(Record set Opens)

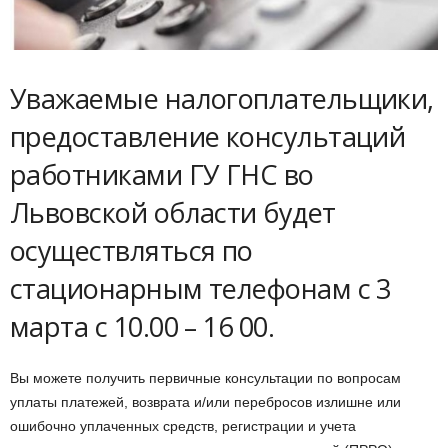
Уважаемые налогоплательщики,
предоставление консультаций
работниками ГУ ГНС во
Львовской области будет
осуществляться по
стационарным телефонам с 3
марта с 10.00 – 16 00.
Вы можете получить первичные консультации по вопросам
уплаты платежей, возврата и/или перебросов излишне или
ошибочно уплаченных средств, регистрации и учета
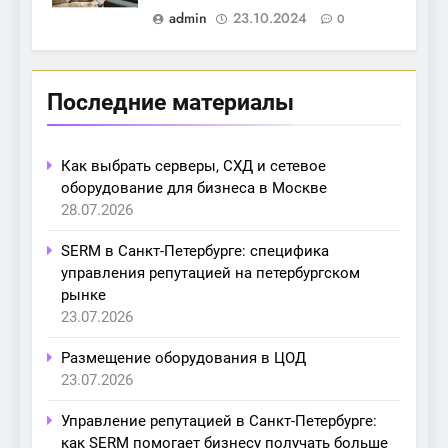
admin
23.10.2024
0
Последние материалы
Как выбрать серверы, СХД и сетевое
оборудование для бизнеса в Москве
28.07.2026
SERM в Санкт-Петербурге: специфика
управления репутацией на петербургском
рынке
23.07.2026
Размещение оборудования в ЦОД
23.07.2026
Управление репутацией в Санкт-Петербурге:
как SERM помогает бизнесу получать больше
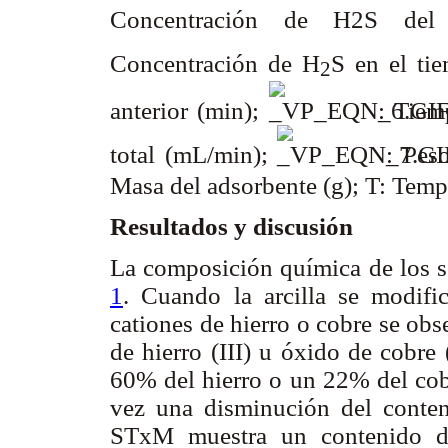
Concentración de H2S del
Concentración de H
S en el ti
2
anterior (min);
: Tiem
total (mL/min);
: Pes
Masa del adsorbente (g); T: Temp
Resultados y discusión
La composición química de los só
1
. Cuando la arcilla se modifi
cationes de hierro o cobre se ob
de hierro (III) u óxido de cobre
60% del hierro o un 22% del cobr
vez una disminución del conten
STxM muestra un contenido d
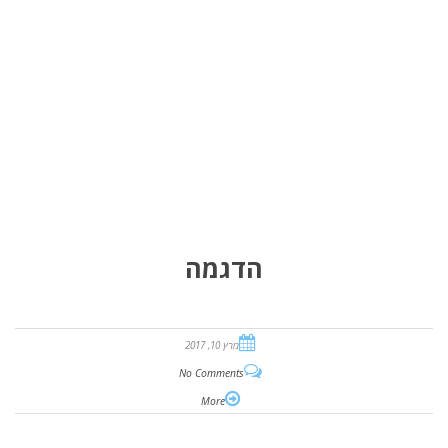
הדגמה
מרץ 10, 2017
No Comments
More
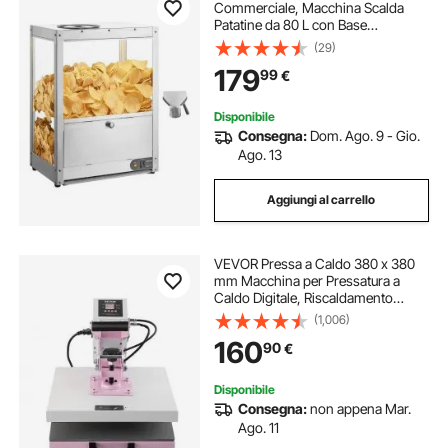
Commerciale, Macchina Scalda
Patatine da 80 L con Base
Riscaldante e Luce Riscaldante, con
(29)
Tavola di Deflessione, Acciaio
179
99
€
Inossidabile, per Popcorn, Patatine,
Arachidi
Disponibile
Consegna:
Dom. Ago. 9 - Gio.
Ago. 13
Aggiungi al carrello
VEVOR Pressa a Caldo 380 x 380
mm Macchina per Pressatura a
Caldo Digitale, Riscaldamento
Rapido Uniforme, Cotone Isolante a
(1,006)
2 Strati, Macchina per
160
90
€
Trasferimento Termico per
Magliette/Cuscini, Rosa
Disponibile
Consegna:
non appena Mar.
Ago. 11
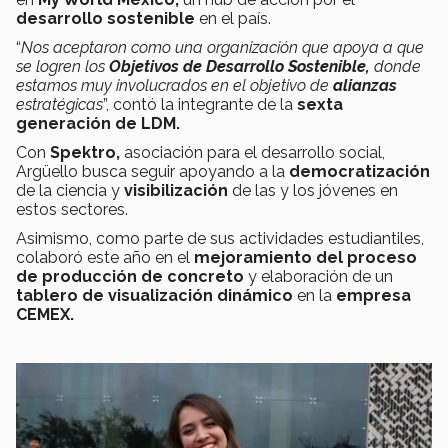
desarrollo sostenible
en el país.
“
Nos aceptaron como una organización que apoya a que
se logren los
Objetivos de Desarrollo Sostenible,
donde
estamos muy involucrados en el objetivo de
alianzas
estratégicas
”, contó la integrante de la
sexta
generación de LDM.
Con
Spektro,
asociación para el desarrollo social,
Argüello busca seguir apoyando a la
democratización
de la ciencia y
visibilización
de las y los jóvenes en
estos sectores.
Asimismo, como parte de sus actividades estudiantiles,
colaboró este año en el
mejoramiento del proceso
de producción de concreto
y elaboración de un
tablero de visualización dinámico
en la
empresa
CEMEX.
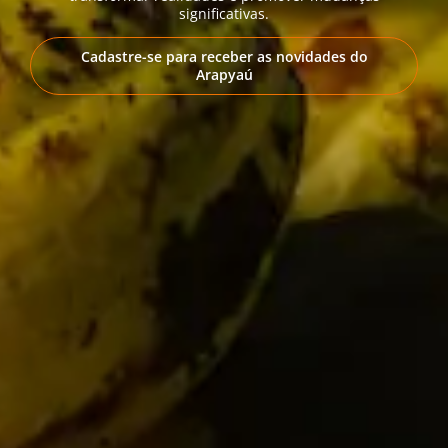
significativas.
Cadastre-se para receber as novidades do
Arapyaú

(Record set Closes)

Goal of the exercise -
When you copy the records above, keep every word exact but leave out the pictures.

Written reply -
Уважаемые налогоплательщики,
предоставление консультаций
работниками ГУ ГНС во
Львовской области будет
осуществляться по
стационарным телефонам с 3
марта с 10.00 – 16 00.
Вы можете получить первичные консультации по вопросам
уплаты платежей, возврата и/или перебросов излишне или
ошибочно уплаченных средств, регистрации и учета
admin
23.10.2024
0
Последние материалы
Как выбрать серверы, СХД и сетевое
оборудование для бизнеса в Москве
28.07.2026
SERM в Санкт-Петербурге: специфика
управления репутацией на петербургском
рынке
23.07.2026
Размещение оборудования в ЦОД
23.07.2026
Управление репутацией в Санкт-Петербурге:
как SERM помогает бизнесу получать больше
Concentración de H2S del
Concentración de H
S en el ti
2
anterior (min);
: Tiem
total (mL/min);
: Pes
Masa del adsorbente (g); T: Temp
Resultados y discusión
La composición química de los só
1
. Cuando la arcilla se modifi
cationes de hierro o cobre se ob
de hierro (III) u óxido de cobre
60% del hierro o un 22% del cobr
vez una disminución del conten
STxM muestra un contenido d
הדגמה
מרץ 10, 2017
No Comments
More
Commerciale, Macchina Scalda
Patatine da 80 L con Base
Riscaldante e Luce Riscaldante, con
(29)
Tavola di Deflessione, Acciaio
179
99
€
Inossidabile, per Popcorn, Patatine,
Arachidi
Disponibile
Consegna:
Dom. Ago. 9 - Gio.
Ago. 13
Aggiungi al carrello
VEVOR Pressa a Caldo 380 x 380
mm Macchina per Pressatura a
Caldo Digitale, Riscaldamento
Rapido Uniforme, Cotone Isolante a
(1,006)
2 Strati, Macchina per
160
90
€
Trasferimento Termico per
Magliette/Cuscini, Rosa
Disponibile
Consegna:
non appena Mar.
Ago. 11
desarrollo sostenible
en el país.
“
Nos aceptaron como una organización que apoya a que
se logren los
Objetivos de Desarrollo Sostenible,
donde
estamos muy involucrados en el objetivo de
alianzas
estratégicas
”, contó la integrante de la
sexta
generación de LDM.
Con
Spektro,
asociación para el desarrollo social,
Argüello busca seguir apoyando a la
democratización
de la ciencia y
visibilización
de las y los jóvenes en
estos sectores.
Asimismo, como parte de sus actividades estudiantiles,
colaboró este año en el
mejoramiento del proceso
de producción de concreto
y elaboración de un
tablero de visualización dinámico
en la
empresa
CEMEX.
significativas.
Cadastre-se para receber as novidades do
Arapyaú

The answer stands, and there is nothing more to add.